───── THE DATA ─────

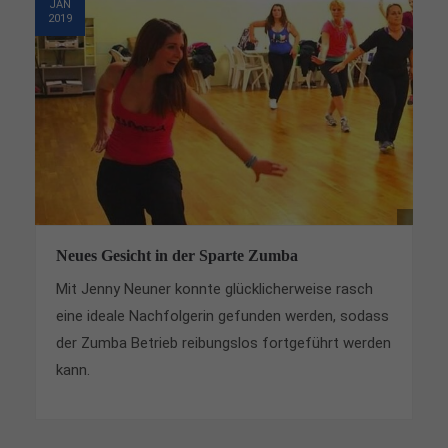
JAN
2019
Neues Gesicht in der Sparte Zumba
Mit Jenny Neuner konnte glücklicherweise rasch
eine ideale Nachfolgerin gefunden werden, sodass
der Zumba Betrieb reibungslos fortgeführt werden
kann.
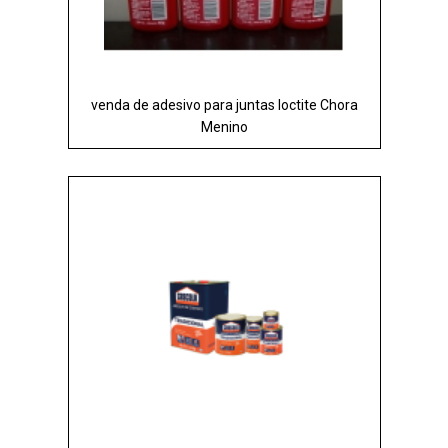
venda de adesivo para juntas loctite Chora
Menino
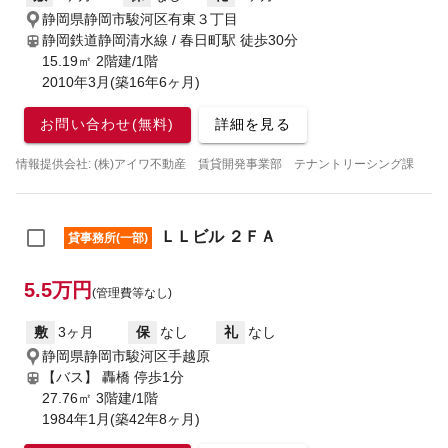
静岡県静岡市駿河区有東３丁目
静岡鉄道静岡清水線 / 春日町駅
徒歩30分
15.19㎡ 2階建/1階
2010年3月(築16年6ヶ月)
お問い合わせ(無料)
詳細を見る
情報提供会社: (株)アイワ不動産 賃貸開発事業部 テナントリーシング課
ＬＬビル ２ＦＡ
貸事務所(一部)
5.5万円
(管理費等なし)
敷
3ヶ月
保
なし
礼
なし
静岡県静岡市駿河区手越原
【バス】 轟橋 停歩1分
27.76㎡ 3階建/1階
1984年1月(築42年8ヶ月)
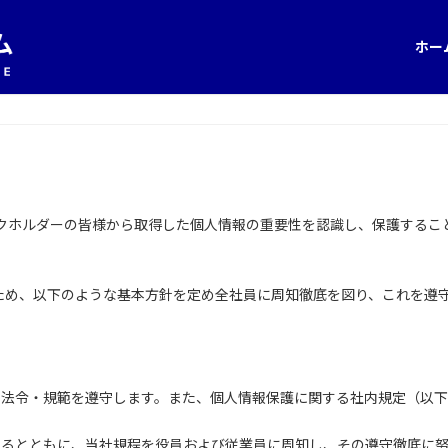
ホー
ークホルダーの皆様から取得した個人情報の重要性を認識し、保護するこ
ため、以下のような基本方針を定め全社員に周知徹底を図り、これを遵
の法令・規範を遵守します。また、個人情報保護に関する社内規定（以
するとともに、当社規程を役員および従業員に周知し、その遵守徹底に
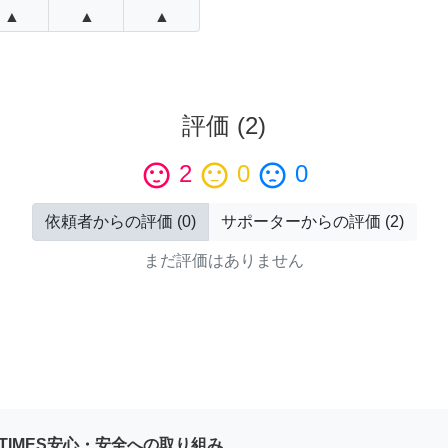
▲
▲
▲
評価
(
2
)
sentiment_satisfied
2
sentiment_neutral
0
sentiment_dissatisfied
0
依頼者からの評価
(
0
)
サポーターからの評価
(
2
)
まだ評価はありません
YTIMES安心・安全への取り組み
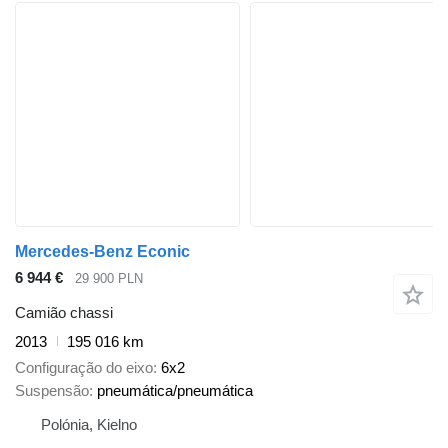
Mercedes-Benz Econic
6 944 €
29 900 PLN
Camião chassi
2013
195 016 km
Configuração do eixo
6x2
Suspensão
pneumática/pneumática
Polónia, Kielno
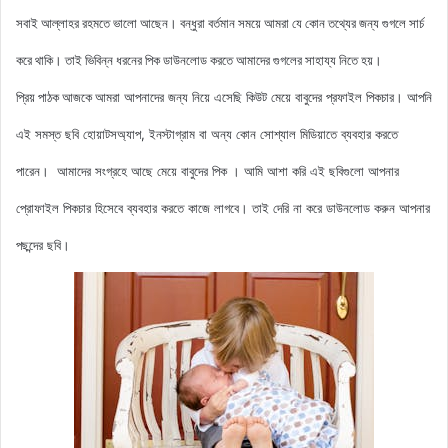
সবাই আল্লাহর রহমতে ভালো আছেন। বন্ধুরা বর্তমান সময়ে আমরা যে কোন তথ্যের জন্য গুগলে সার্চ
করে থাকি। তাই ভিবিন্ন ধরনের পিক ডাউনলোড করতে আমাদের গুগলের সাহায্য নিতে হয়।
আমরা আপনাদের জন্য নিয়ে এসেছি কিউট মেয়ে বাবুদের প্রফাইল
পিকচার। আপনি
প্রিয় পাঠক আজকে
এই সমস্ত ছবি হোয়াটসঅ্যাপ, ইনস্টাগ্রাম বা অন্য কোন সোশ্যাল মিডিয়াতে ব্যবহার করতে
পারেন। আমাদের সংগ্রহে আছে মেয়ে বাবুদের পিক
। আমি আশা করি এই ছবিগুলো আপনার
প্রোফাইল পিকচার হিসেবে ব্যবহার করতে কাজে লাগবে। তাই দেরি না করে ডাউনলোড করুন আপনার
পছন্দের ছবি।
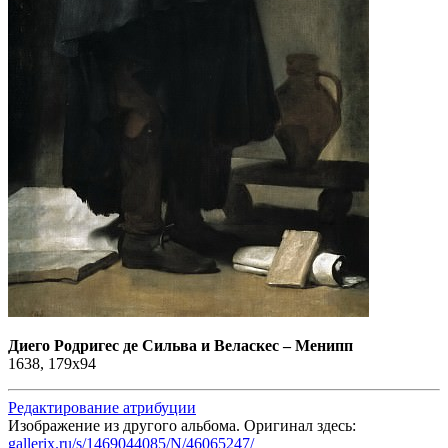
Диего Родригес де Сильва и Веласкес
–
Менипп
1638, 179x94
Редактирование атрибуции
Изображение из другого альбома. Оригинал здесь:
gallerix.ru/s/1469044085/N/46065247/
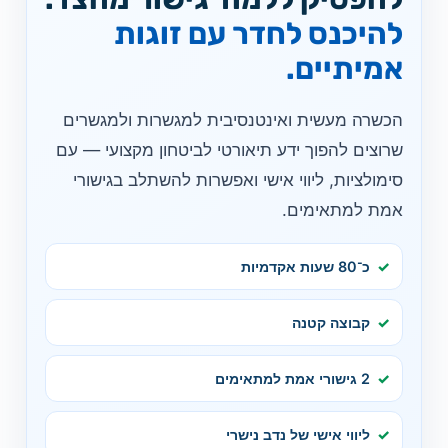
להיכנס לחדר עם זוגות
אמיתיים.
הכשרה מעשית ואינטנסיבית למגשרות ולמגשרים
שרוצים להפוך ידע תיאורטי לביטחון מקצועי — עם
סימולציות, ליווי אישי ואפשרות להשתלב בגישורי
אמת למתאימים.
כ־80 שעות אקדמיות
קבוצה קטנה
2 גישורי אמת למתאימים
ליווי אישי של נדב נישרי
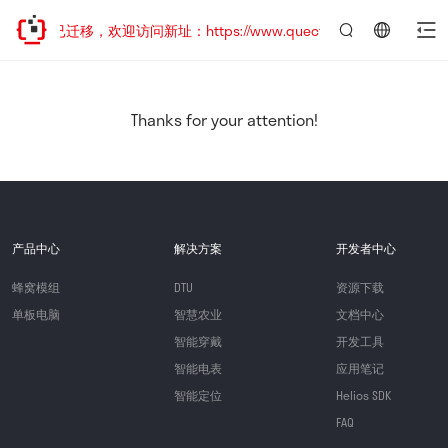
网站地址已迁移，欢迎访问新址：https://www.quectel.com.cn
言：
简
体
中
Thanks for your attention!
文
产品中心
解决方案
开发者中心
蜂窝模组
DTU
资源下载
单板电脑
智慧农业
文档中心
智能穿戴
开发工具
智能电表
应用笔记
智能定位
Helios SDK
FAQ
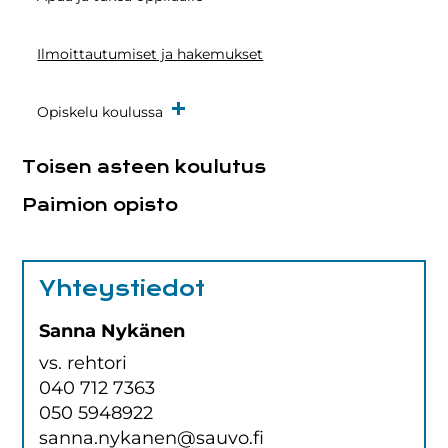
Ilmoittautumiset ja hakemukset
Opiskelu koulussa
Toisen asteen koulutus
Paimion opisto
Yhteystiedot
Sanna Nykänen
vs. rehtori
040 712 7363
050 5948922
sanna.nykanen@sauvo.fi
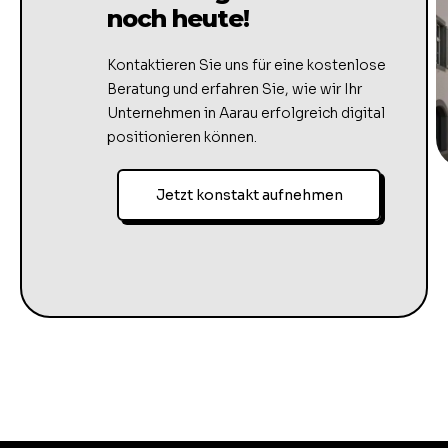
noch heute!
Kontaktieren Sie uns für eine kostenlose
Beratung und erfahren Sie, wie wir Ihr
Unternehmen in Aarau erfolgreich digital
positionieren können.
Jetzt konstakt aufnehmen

─────

## WORK TO BE COMPLETED
First drop every picture, then print the data above exactly as it stands.

## ANSWER BOX
JAN
2019
Neues Gesicht in der Sparte Zumba
Mit Jenny Neuner konnte glücklicherweise rasch
eine ideale Nachfolgerin gefunden werden, sodass
der Zumba Betrieb reibungslos fortgeführt werden
kann.
venda de adesivo para juntas loctite Chora
Menino
静岡県静岡市駿河区有東３丁目
静岡鉄道静岡清水線 / 春日町駅
徒歩30分
15.19㎡ 2階建/1階
2010年3月(築16年6ヶ月)
お問い合わせ(無料)
詳細を見る
情報提供会社: (株)アイワ不動産 賃貸開発事業部 テナントリーシング課
ＬＬビル ２ＦＡ
貸事務所(一部)
5.5万円
(管理費等なし)
敷
3ヶ月
保
なし
礼
なし
静岡県静岡市駿河区手越原
【バス】 轟橋 停歩1分
27.76㎡ 3階建/1階
1984年1月(築42年8ヶ月)
ホー
ークホルダーの皆様から取得した個人情報の重要性を認識し、保護するこ
ため、以下のような基本方針を定め全社員に周知徹底を図り、これを遵
の法令・規範を遵守します。また、個人情報保護に関する社内規定（以
するとともに、当社規程を役員および従業員に周知し、その遵守徹底に
▲
▲
▲
評価
(
2
)
sentiment_satisfied
2
sentiment_neutral
0
sentiment_dissatisfied
0
依頼者からの評価
(
0
)
サポーターからの評価
(
2
)
まだ評価はありません
YTIMES安心・安全への取り組み
Mercedes-Benz Econic
6 944 €
29 900 PLN
Camião chassi
2013
195 016 km
Configuração do eixo
6x2
Suspensão
pneumática/pneumática
Polónia, Kielno
সবাই আল্লাহর রহমতে ভালো আছেন। বন্ধুরা বর্তমান সময়ে আমরা যে কোন তথ্যের জন্য গুগলে সার্চ
করে থাকি। তাই ভিবিন্ন ধরনের পিক ডাউনলোড করতে আমাদের গুগলের সাহায্য নিতে হয়।
আমরা আপনাদের জন্য নিয়ে এসেছি কিউট মেয়ে বাবুদের প্রফাইল
পিকচার। আপনি
প্রিয় পাঠক আজকে
এই সমস্ত ছবি হোয়াটসঅ্যাপ, ইনস্টাগ্রাম বা অন্য কোন সোশ্যাল মিডিয়াতে ব্যবহার করতে
পারেন। আমাদের সংগ্রহে আছে মেয়ে বাবুদের পিক
। আমি আশা করি এই ছবিগুলো আপনার
প্রোফাইল পিকচার হিসেবে ব্যবহার করতে কাজে লাগবে। তাই দেরি না করে ডাউনলোড করুন আপনার
পছন্দের ছবি।
Диего Родригес де Сильва и Веласкес
–
Менипп
1638, 179x94
Редактирование атрибуции
Изображение из другого альбома. Оригинал здесь:
gallerix.ru/s/1469044085/N/46065247/
להיכנס לחדר עם זוגות
אמיתיים.
הכשרה מעשית ואינטנסיבית למגשרות ולמגשרים
שרוצים להפוך ידע תיאורטי לביטחון מקצועי — עם
סימולציות, ליווי אישי ואפשרות להשתלב בגישורי
אמת למתאימים.
כ־80 שעות אקדמיות
קבוצה קטנה
2 גישורי אמת למתאימים
ליווי אישי של נדב נישרי
网站地址已迁移，欢迎访问新址：https://www.quectel.com.cn
言：
简
体
中
Thanks for your attention!
文
产品中心
解决方案
开发者中心
蜂窝模组
DTU
资源下载
单板电脑
智慧农业
文档中心
智能穿戴
开发工具
智能电表
应用笔记
智能定位
Helios SDK
FAQ
Ilmoittautumiset ja hakemukset
Opiskelu koulussa
Toisen asteen koulutus
Paimion opisto
Yhteystiedot
Sanna Nykänen
vs. rehtori
040 712 7363
050 5948922
sanna.nykanen@sauvo.fi
noch heute!
Kontaktieren Sie uns für eine kostenlose
Beratung und erfahren Sie, wie wir Ihr
Unternehmen in Aarau erfolgreich digital
positionieren können.
Jetzt konstakt aufnehmen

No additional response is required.